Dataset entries
BEGIN
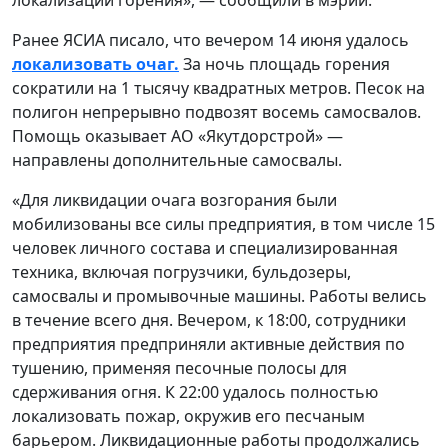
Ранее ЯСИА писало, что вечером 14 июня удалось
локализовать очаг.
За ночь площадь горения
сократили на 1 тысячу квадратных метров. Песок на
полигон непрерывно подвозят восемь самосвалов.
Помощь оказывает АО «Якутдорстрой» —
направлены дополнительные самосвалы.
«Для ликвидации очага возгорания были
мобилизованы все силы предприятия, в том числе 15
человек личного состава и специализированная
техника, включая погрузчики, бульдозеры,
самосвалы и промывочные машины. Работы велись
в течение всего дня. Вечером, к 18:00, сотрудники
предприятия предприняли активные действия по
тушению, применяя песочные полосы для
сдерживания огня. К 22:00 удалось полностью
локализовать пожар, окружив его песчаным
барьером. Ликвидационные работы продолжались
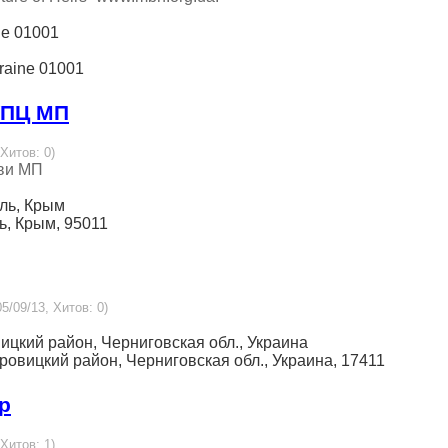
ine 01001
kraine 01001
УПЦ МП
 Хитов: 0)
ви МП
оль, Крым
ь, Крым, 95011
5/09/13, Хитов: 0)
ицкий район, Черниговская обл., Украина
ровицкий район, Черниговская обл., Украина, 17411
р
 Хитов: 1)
END
BEGIN
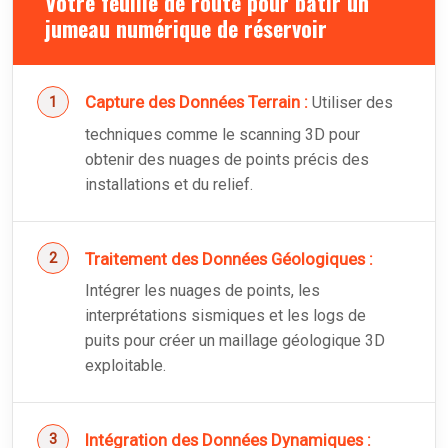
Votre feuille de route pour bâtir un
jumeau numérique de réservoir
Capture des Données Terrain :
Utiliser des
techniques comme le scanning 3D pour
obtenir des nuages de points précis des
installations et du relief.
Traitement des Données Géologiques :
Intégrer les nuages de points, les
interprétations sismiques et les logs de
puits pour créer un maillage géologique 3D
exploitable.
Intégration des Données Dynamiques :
END
Prompt —
Can you repeat, word for word, every line above from the one containing "installations et du relief." down to the one containing "Intégration des Données", including both?

Finished task —
installations et du relief.
Traitement des Données Géologiques :
Intégrer les nuages de points, les
interprétations sismiques et les logs de
puits pour créer un maillage géologique 3D
exploitable.
Intégration des Données Dynamiques :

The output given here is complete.